I shoot straight out of bed to an ear piercing alarm right outside my door.  The walls of this room are a dull white.  Every day that passes it seems as though those walls are closing in on me.  The bed feels as though I am sleeping on just springs.  The only other items in this room are a sink and a toilet.  The door, my only release from this hole, is so thick a bullet would not even pierce it.  There is a small window in here, which is more just a tease than anything else, showing me green grass for miles.  I have had to look at that and this depressing room for nine years, only leaving when I have a visitor.  Today though is different, today is the day I die.  This place is hell, this place is death row.  Every single day of my miserable nine years here, which is exactly 3,287 days, I have looked back at what got me here and thought about my life before I was sent here.  Today is no different. 

***

I pull into the garage parking lot after a hectic day at the office; I had to arrest two parents for dealing and cooking meth in the same house they were raising their daughter in.  Then on top of that I had to put their daughter into the god awful foster system.  After this day from hell I just know I am in need of holding my own kid and seeing my wife.  I walk up the stairs to our 13th floor apartment.  When I get to the door, I don’t hear anything, which is strange since normally Emma, my 8-year-old, has one of her television shows like that annoying Hanna Montana blaring so everybody in the building can hear.  I jiggle the key in the door of the apartment, which is in serious need of an update, and push my way in the door.  Right about now is when I normally start smelling the lingering scents of fresh-baked herb chicken or barbeque pulled pork that Tara, my wife, has made, but today nothing.  Once inside, Tara and Emma are nowhere to be found, but the house looks like a tornado destroyed everything.  
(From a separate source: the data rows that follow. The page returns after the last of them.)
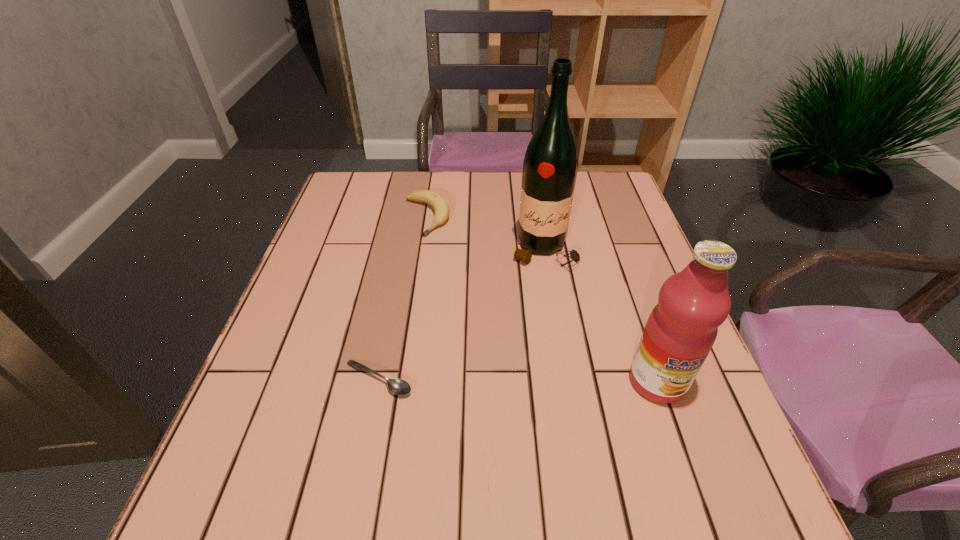 This screenshot has width=960, height=540. Identify the location of soupspoon. coord(396,386).

Locate an element on the screen. This screenshot has width=960, height=540. the rightmost object is located at coordinates (681, 329).

Where is `the second tallest object`? The height and width of the screenshot is (540, 960). the second tallest object is located at coordinates (681, 329).

Image resolution: width=960 pixels, height=540 pixels. What are the coordinates of `the second shortest object` in the screenshot? It's located at (437, 201).

Image resolution: width=960 pixels, height=540 pixels. Identify the location of the second object from right to left. (550, 166).

Image resolution: width=960 pixels, height=540 pixels. What are the coordinates of `the tallest object` in the screenshot? It's located at (550, 166).

Find the location of a particular element. blank area located on the right of the shortest object is located at coordinates (490, 379).

Find the location of `free space located at the stem of the third tallest object`. free space located at the stem of the third tallest object is located at coordinates (450, 265).

Where is `vacant space located at the stem of the third tallest object`? vacant space located at the stem of the third tallest object is located at coordinates (444, 253).

Image resolution: width=960 pixels, height=540 pixels. What are the coordinates of `blank space located 0.070m at the stem of the third tallest object` in the screenshot? It's located at (443, 251).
I reach for my gun which is still in its holster on my side, from my day at work.  “Tara, Emma, you guys here?  Are you guys okay?”  I could feel my voice starting to shake and my heart starting to race.  Walking through the living room trying to avoid the glass and debris on the floor, I push through to the kitchen. The water has been left running in the sink, which adds to the aching feeling something is wrong.  I start making my way through the swinging kitchen doors to our bedroom.  I see my wife and daughter laying face down on the bed covered in blood, dead.  The comforter which was once white is now soaked in blood; the walls and ceiling have blood splattered across them.  

I let out a sharp scream, which Edna our nosy neighbor across the hall hears.  I turn around to hear her scream and scramble for the phone to dial 9-1-1.  Her voice is shaking as she pleads into the phone, “Send police now, there are two people dead.  It is a mother and daughter.  The husband is here now, he is a detective, but I am not sure what he is going to do, please hurry!”

***

I hear a knock on my door, which jars me back to reality for a moment, followed by Nick, the guard who works weekdays in this hell hole, yell, “Coming in!”  That is all the warning you get here; there is no ‘are you decent,’ nope just ‘here I come!’

Nick is one of the friendliest guards here; we have had a few conversations since I got here 9 years ago.  When he speaks he raises his voice at the end of every sentence as though he is trying to make a point.  “Brad, it’s time to take you to the final holding cell.  Your attorney is already waiting there for us.”  My attorney, if you can even call him that, could not care less whether I live or die.  “Once we get to the cell I will be the one to take your order for your last meal.  Have you thought about what you may want?”  

“Nah, not really.  I hear most people say steak, so maybe that.”  All I can think about is my wife and daughter, so eating is not a priority.  We turn down a hallway with brick walls on both sides painted this dreadful blue color that makes you cringe.  As we walk all the way down to the end in silence, which seemed to take a good five minutes, Nick stops in front of a cell tucked away in a corner, opens it up, and motions me in, where I see my attorney sitting.

“Now Brad, I will be back in an hour to write down what you would like to eat, so start thinking about it.”  Nick walks off, which seems to make me sad.  He is the only person I have had constant contact with in the past 9 years, so I guess I have become attached to him.  As I look around this cell, I see my attorney, who has not stepped a foot in this place since I got sent here, staring at me blankly.  The last time I saw him he was still wide eyed, fresh out of law school and shook every time he would speak to me.  Now he is the number one defense attorney in the New York City area, I guess I was his practice case.  He is now wearing an uptight, I have more money than you, suit and bowtie, not a tie a bowtie.  He smells as though he has just eaten a pizza with the works.  My sense of smell has improved a lot since I have been in here.  I guess not being able to eat that kind of stuff makes you realize it when you smell it.  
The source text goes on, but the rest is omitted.